Tax plans are flying-off the presses from the various presidential candidates. These plans can be complicated with many details, but two concepts common to all are the tax base and tax rate. What are these, and why are they important? N.C. State University economist Mike Walden responds.
“We’ve got all kinds of plans out there. We’ve got the 9-9-9 plan. We’ve got the flat tax plan from another candidate. And … it is perhaps complicated for people who don’t deal with this all the time to … understand these plans. But (what) I would argue is, use as couple of simple concepts and sort of use that as … your fundamental starting point when you’re trying to understand the differences.
“And one of those concepts is tax base. And what tax base simply is, is what is the plan going to tax? Some plans tax income. Some plans tax the sales spending. Some plans tax profits. Some plans tax something called value-added. So that’s one question. What are the plans going to tax?
“And then second fundamental concept is tax rate — simply, what is the percentage applied to the tax base that is what’s taxed in order to calculate how much taxes are owed?

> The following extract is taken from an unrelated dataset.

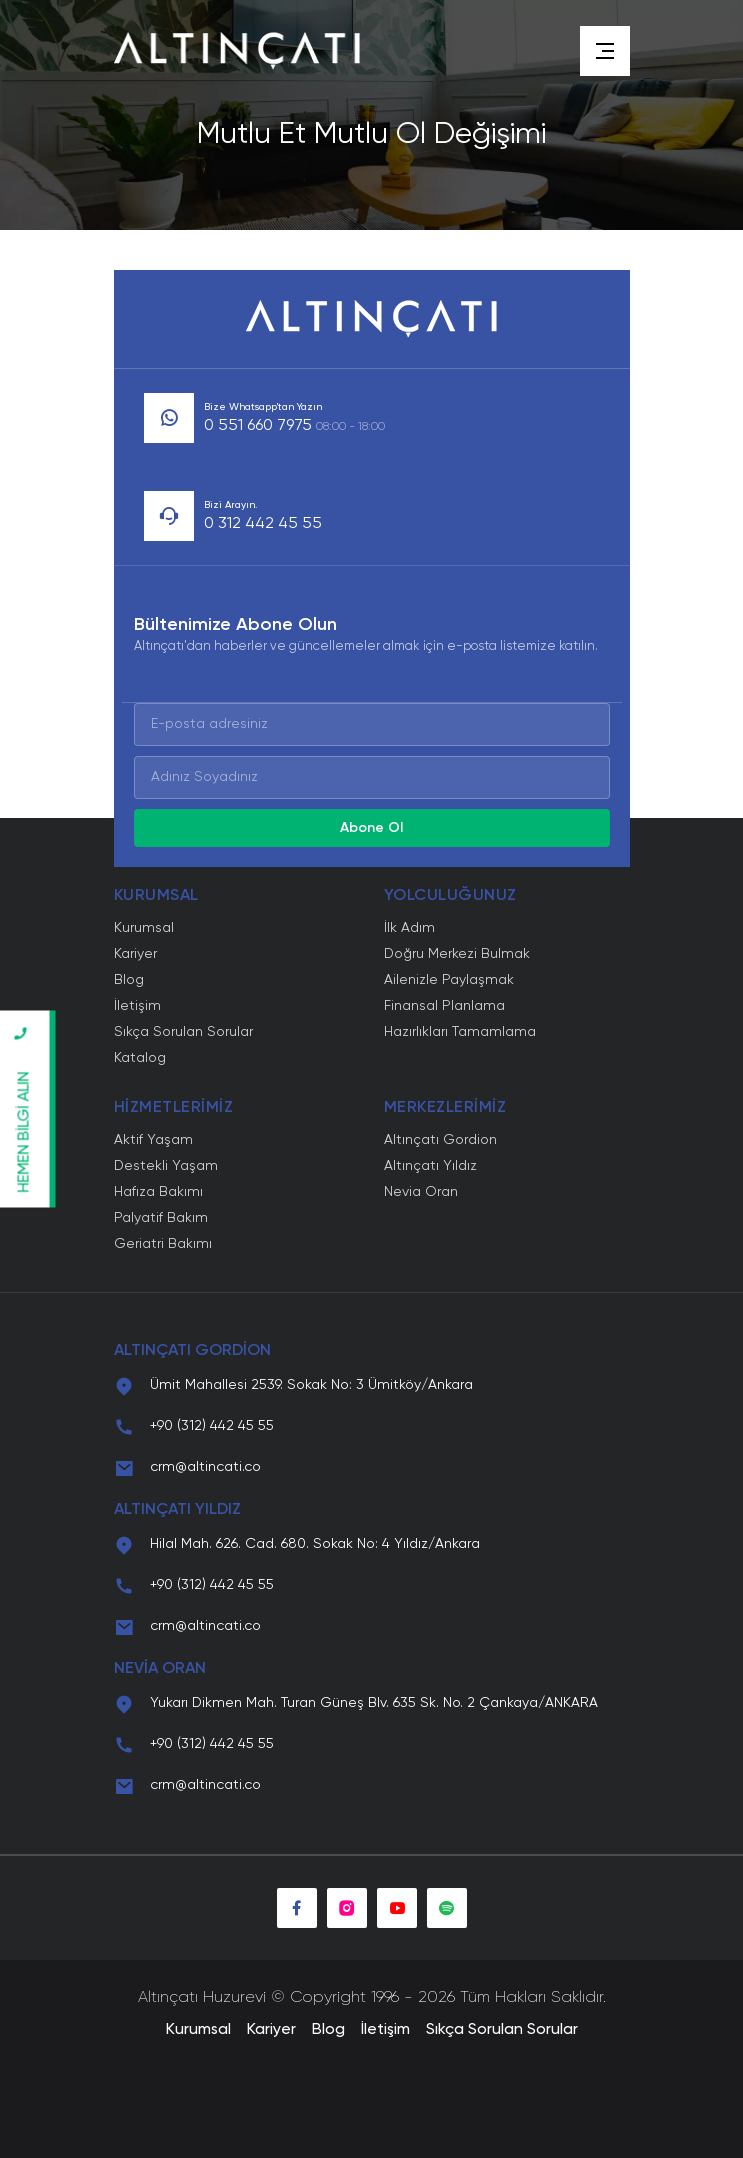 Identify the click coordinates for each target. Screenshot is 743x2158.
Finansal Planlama (444, 1006)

“And if I can … I might throw in another concept here, and it’s deductions. You hear some plans say, well, we’re going to limit the amount of deductions. A deduction is spending that you and I do or that a corporation does that Congress in its wisdom has said this spending is special and we want to promote it. Therefore you spend your money in this way, you’re going to be able to deduct that amount of spending from your taxable income — essentially not be taxed on it. And some of the plans change those deductions. Some of the plans get rid of all deductions. Some of the plans preserve some deductions. So, that’s another concept to keep in mind, along with tax base and tax rate.